“Comic-Con: Episode IV – A Fan’s Hope” (2011)
by A.J. Hakari
I think I’ve kept my geekiness fairly contained. Save for indulging in my love for all things film on the occasional podcast or right here, it’s pretty much just me in a room full of more copies of Dracula than I ever anticipated collecting. The only convention I ever attended was spent costumeless and watching obscure flicks, and it wasn’t as nearly as huge of a venue as San Diego’s legendary Comic-Con. But there are countless others out there for whom this event is the culmination of why they love what they love, and more power to them. There’s certainly room for debate about Comic-Con’s “purity,” but Morgan Spurlock’s new documentary about the whole schmear gives a human dimension to what may look on the outside to be an enormous, memorabilia-snatching mass.

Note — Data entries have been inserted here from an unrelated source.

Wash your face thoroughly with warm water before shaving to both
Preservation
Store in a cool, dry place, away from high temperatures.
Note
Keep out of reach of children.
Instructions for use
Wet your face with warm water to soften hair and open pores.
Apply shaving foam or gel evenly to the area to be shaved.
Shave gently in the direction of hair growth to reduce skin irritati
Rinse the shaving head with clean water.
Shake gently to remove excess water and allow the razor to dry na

Comic-Con: Episode IV – A Fan’s Hope (can’t wait for the prequel trilogy) takes place during the 2010 festivities. What grew from a small gathering that was lucky to reach over 100 attendees into Hollywood’s genre showroom is the place to be for a handful of individuals with their own objectives to fulfill. Some are cosplay enthusiasts who want to show off their craft, some are artists pulling for their big break into the business, and some are in it for the toys. One nervous young fellow plans on proposing to his girlfriend during the Kevin Smith panel but can’t find the time to break away and pick up his custom engagement ring. Interspersed throughout are interviews with the likes of Joss Whedon, Seth Green, Eli Roth, and many more, all of whom can’t say enough good things about the Comic-Con community and how being encouraged to nerd out made them the successes they are now.
If it weren’t obvious already, A Fan’s Hope doesn’t give you the hard-hitting expose on Comic-Con and geek culture that you’ve been dying to watch. There isn’t much gone over in the way of the event’s history, nor is there much light shed on its commercialization over the years. Spurlock feels skittish when it comes to bringing up any negative topics, like the ridiculously skewed ratio of dedicated artists, personable vendors, and like-minded folks having a chat to movie/video game studios taking over the joint just to shill their latest products. One of the film’s most interesting aspects — that of the diminishing comic book aspect of Comic-Con — is relegated to a side story that even Spurlock loses track of amidst the fray.
But all that said, A Fan’s Hope has heart, and when it’s on, it’s on. As much of a fluff piece as the thing is, it feels genuine, and when there’s drama, you’re right there rooting for everything to turn out alright. You’re sweating bullets when the cosplayers experience a faulty alien head, while a dude races to get a prized Galactus figure, and as the Smith panel looms for our happy couple. Spurlock never looks down on his subjects and allows them all to have their say, creating an affectionate climate that makes the doco become that more engaging. Sure, Comic-Con attracts its share of posers and people less concerned with Green Lantern lore than with seeing Will Ferrell goof around, but Spurlock does an entertaining job of emphasizing how important the event is to some and what keeps them coming back for more.
Comic-Con: Episode IV – A Fan’s Hope may feature Spurlock working with kid gloves, but it’s no less worth a watch than his other stuff. It’s an easygoing glimpse into the weird world of nerd life for some and an affirmation for those dreaming of using their devotion to their respective interests to inspire others. Spurlock makes you feel like being a geek ain’t so bad after all, whether you own every She-Hulk toy known to man or not.